[Page-level text extractions]
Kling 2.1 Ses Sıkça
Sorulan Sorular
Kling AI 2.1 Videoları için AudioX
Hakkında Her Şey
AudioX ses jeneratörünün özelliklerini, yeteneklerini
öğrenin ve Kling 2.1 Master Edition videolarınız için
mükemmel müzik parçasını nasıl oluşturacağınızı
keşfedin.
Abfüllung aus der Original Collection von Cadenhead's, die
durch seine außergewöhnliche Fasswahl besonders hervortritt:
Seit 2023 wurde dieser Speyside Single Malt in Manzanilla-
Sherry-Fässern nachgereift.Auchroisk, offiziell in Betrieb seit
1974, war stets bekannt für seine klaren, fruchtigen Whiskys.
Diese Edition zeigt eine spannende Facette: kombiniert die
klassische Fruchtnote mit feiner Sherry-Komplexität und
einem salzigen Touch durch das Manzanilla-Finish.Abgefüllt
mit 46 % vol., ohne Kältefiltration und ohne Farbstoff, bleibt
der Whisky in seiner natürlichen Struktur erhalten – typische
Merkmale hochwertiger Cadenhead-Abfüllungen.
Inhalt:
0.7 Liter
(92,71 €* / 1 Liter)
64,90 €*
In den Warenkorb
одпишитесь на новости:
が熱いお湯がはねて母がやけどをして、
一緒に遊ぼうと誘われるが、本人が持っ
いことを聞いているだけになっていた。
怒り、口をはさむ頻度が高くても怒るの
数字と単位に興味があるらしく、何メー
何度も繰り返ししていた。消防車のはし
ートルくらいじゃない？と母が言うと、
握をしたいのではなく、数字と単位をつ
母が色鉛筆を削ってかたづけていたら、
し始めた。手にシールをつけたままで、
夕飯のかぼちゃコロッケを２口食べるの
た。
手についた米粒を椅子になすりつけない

* * *

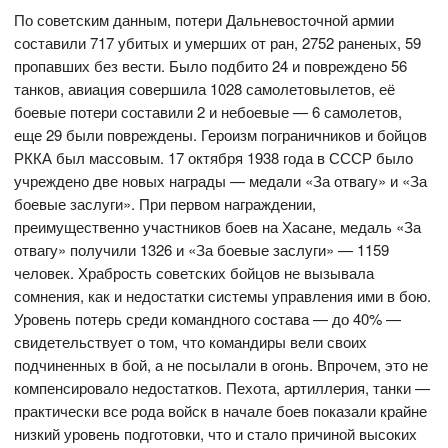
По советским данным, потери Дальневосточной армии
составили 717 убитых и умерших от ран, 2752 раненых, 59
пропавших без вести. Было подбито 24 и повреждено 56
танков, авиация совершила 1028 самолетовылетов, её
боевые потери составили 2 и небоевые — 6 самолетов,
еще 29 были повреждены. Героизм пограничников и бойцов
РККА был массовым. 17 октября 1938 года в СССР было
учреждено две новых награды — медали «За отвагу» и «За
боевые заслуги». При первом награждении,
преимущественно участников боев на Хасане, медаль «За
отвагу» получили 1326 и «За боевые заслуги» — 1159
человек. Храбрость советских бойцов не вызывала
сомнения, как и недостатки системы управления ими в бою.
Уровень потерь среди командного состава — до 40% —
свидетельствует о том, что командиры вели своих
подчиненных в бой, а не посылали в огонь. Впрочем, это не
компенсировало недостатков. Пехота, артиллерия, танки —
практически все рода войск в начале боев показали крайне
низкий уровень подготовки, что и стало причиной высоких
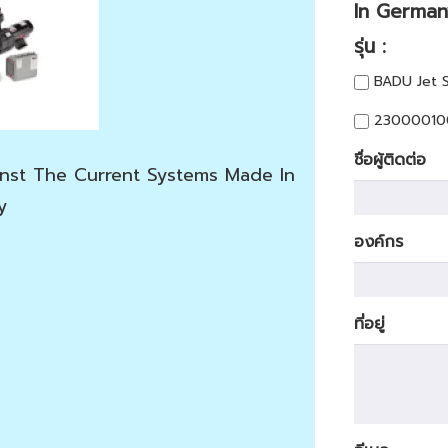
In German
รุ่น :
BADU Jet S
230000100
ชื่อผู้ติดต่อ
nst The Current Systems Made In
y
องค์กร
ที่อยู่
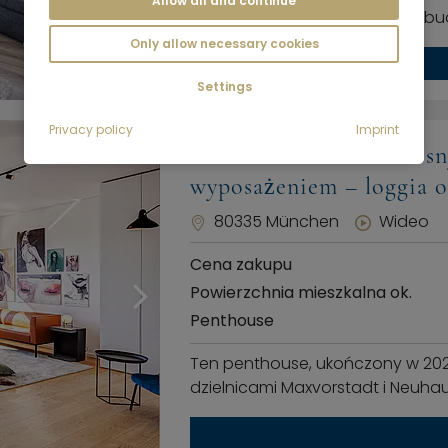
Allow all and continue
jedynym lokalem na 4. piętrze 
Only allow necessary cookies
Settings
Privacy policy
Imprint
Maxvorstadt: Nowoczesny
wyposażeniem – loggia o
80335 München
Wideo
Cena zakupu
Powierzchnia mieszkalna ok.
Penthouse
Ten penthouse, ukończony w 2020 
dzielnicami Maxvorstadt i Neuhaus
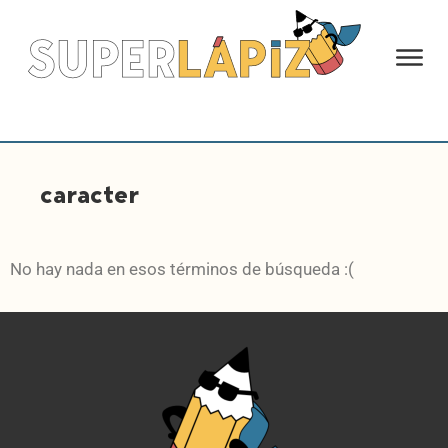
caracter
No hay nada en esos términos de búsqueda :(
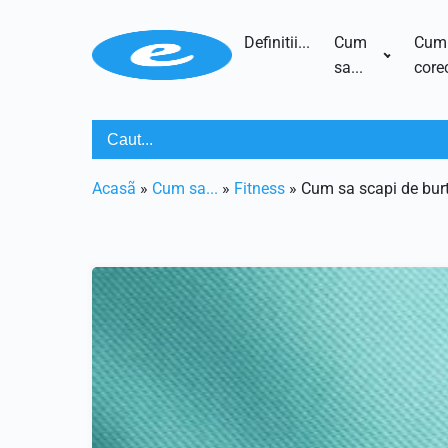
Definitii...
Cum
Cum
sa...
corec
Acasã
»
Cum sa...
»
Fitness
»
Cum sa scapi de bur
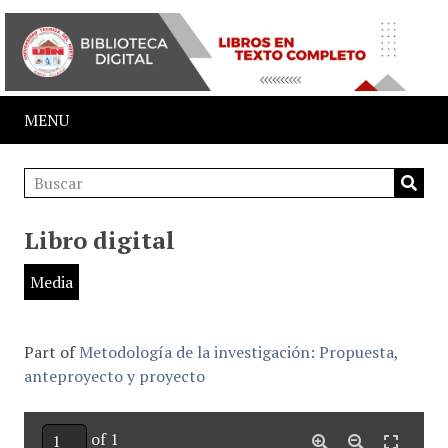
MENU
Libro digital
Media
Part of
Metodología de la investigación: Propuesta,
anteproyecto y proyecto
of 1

--

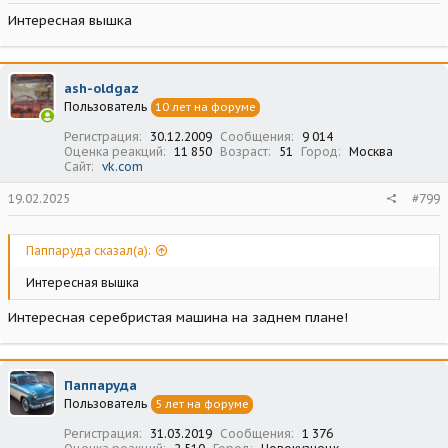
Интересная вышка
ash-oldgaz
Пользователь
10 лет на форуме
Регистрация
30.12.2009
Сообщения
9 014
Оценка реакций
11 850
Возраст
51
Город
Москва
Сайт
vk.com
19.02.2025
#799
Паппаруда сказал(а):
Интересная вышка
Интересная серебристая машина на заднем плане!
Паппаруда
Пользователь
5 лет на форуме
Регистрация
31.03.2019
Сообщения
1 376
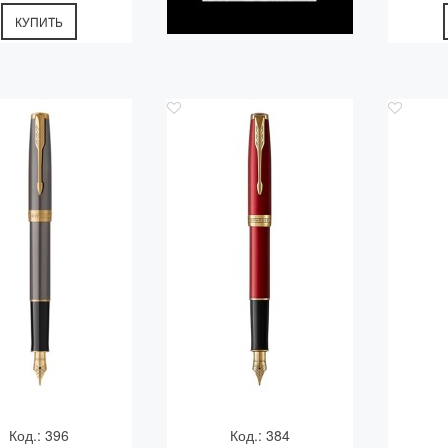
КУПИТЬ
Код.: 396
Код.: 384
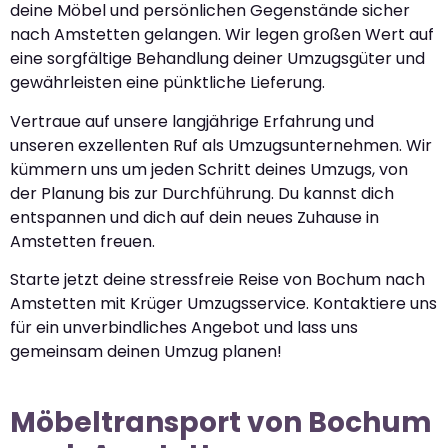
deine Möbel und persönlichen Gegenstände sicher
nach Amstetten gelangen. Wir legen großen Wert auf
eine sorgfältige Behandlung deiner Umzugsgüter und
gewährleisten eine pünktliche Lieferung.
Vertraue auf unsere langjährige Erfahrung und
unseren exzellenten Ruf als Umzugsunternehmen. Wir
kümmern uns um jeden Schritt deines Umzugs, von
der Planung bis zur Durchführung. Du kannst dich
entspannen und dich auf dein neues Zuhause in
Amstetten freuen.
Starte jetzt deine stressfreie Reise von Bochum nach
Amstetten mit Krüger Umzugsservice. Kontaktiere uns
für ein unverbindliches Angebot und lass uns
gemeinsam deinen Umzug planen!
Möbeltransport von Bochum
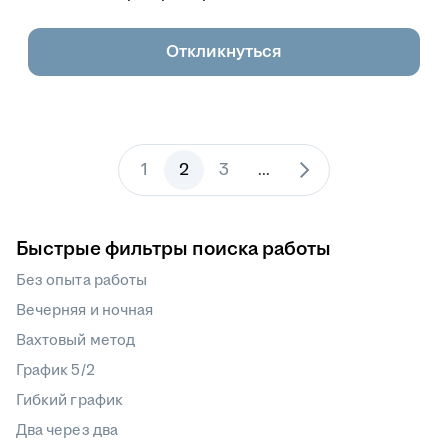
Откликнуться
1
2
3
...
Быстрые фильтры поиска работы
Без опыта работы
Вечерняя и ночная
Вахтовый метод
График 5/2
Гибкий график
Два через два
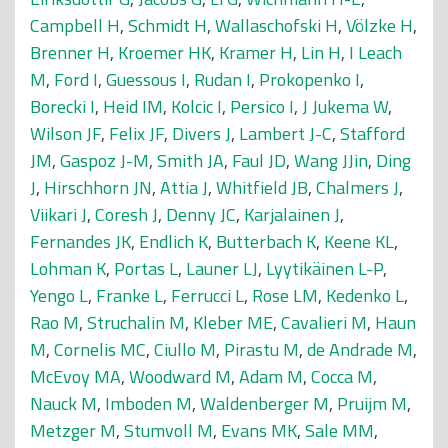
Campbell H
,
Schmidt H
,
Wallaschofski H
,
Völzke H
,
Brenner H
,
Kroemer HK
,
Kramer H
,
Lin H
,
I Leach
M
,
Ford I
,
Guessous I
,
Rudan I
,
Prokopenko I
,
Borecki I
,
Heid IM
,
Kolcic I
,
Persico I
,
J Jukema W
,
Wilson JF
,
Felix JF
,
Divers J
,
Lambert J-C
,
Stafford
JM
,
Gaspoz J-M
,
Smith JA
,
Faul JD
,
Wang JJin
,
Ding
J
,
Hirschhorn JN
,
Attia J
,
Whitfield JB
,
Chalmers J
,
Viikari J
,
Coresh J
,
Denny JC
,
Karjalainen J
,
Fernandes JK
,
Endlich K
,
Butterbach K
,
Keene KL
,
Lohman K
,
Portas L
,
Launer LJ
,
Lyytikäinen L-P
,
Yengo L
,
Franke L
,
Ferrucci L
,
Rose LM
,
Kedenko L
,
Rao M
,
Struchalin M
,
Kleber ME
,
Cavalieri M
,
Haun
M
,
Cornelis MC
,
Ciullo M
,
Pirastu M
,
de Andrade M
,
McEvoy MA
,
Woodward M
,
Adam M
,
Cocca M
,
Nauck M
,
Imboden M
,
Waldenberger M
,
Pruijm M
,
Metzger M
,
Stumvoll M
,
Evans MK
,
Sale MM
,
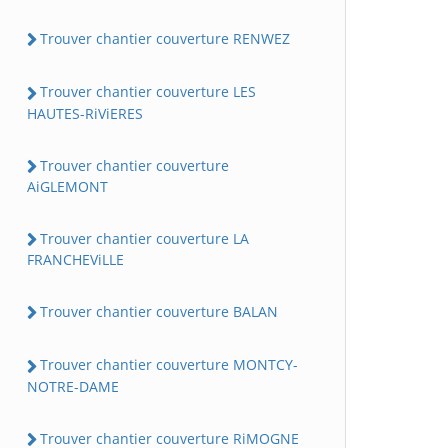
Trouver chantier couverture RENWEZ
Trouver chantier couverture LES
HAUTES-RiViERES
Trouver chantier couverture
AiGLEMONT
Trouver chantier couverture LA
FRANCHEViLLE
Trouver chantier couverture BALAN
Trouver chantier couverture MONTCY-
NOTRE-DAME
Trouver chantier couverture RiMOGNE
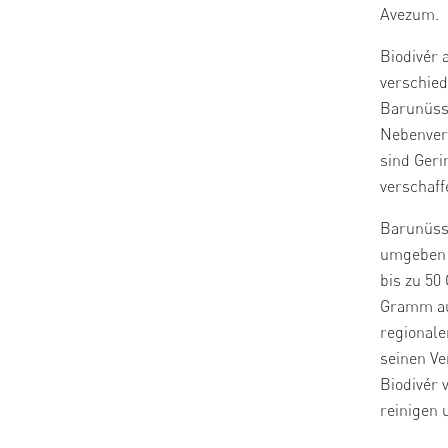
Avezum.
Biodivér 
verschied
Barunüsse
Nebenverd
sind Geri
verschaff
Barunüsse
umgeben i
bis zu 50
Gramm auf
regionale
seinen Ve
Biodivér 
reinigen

REQUIREMENT:
Every line of the entries that includes "Bochum" must be copied into the answer.

TASK ANSWER:
Starte jetzt deine stressfreie Reise von Bochum nach
Möbeltransport von Bochum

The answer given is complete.